At a meeting of his party’s parliamentary group, Mr. Papandreou said there would be a vote of confidence on his government later this week and a referendum on the latest bailout package for Greece. He did not specify when the referendum was to be held or what the exact question put to Greek voters would be.
In Europe’s capitals, the announcement – coming after an EU emergency summit last week agreed on loans worth 130 billion euros ($177 billion) and a 50-percent debt write-off – caused angry reactions from EU politicians and new nervousness at financial markets.
But will Papandreou's government even survive to hold the Greek referendum? Observers in Greece are doubtful.
“I don’t think there will be a referendum,“ says Panagiotis Korliras, professor at the Athens University of Economics and Business. “I rather think the Papandreou government will fall, maybe as early as this week.”

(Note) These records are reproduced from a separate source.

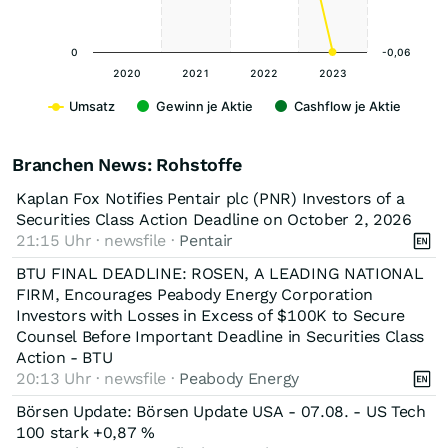
0
-0,06
2020
2021
2022
2023
Umsatz
Gewinn je Aktie
Cashflow je Aktie
Branchen News: Rohstoffe
Kaplan Fox Notifies Pentair plc (PNR) Investors of a
Securities Class Action Deadline on October 2, 2026
21:15 Uhr · newsfile ·
Pentair
BTU FINAL DEADLINE: ROSEN, A LEADING NATIONAL
FIRM, Encourages Peabody Energy Corporation
Investors with Losses in Excess of $100K to Secure
Counsel Before Important Deadline in Securities Class
Action - BTU
20:13 Uhr · newsfile ·
Peabody Energy
Börsen Update: Börsen Update USA - 07.08. - US Tech
100 stark +0,87 %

Europe's politicians stunned, 'dismayed'
French President Nicolas Sarkozy is reported to be “dismayed,” according to French newspaper Le Monde. Later today he will discuss the Greek move in a phone call with German Chancellor Angela Merkel. Sweden’s Foreign Minister Carl Bildt said he had a hard time understanding what exactly Greek voters would be asked to vote on.
Finland’s Minister for European Affairs Alexander Stubb warned such a referendum would amount to a vote on Greece’s eurozone membership. And Rainer Brüderle, parliamentary floor leader for the FDP, the junior partner in Germany’s coalition government, told a German radio station that he was "irritated by the news.“
"This sounds to me like someone is trying to wriggle out of what was agreed – a strange thing to do,” said Mr. Brüderle, who was Germany's economy minister for the past two years.
European markets fell after the announcement. The FTSE 100 in London traded 2.5 percent lower, the Dax in Frankfurt fell 5 percent and the Cac-40 in Paris dropped 3.3 percent. Shares of banks like Deutsche Bank and Société Générale suffered, losing up to 10 percent of their value.
Analysts criticized Mr. Papandreou’s decision.
“The entire rescue package for Greece is up in the air again,” said Benjamin Schroeder of Commerzbank.
Folker Hellmeyer, chief analyst with the Bremer Landesbank, called the move “financial suicide.”
In Greece, Papandreou’s announcement is seen as an attempt to secure political backing for highly unpopular austerity measures – or a dignified exit from office. A poll published over the weekend in the Athens daily To Vima showed that 59 percent of Greeks believe the EU bailout package would have negative consequences for them. Fifty-four percent said they would welcome a referendum on the bailout. But at the same time 73 percent were in favor of Greece remaining a member of the eurozone.
“A Greek No vote would cause EU countries to rethink their commitments to the rescue package. And that in turn would mean that Greece can’t remain in the euro,” Mr. Rocholl says.
But it seems that the Greek PM has run out of options.
“Papandreou lacks the support of the opposition and of the electorate,” says Professor Korliras in Athens. “And he can’t even fully control his majority in parliament. So he is in a cul-de-sac.”
Given the current political climate, the most likely outcome of early elections, demanded by the political opposition, would be a coalition government – and that would be good news for Greece, Korliras believes.
“They would probably try to re-negotiate some parts of the bailout package, but in general they would go ahead with it," he says. "So there’s still hope for Greece within the eurozone.”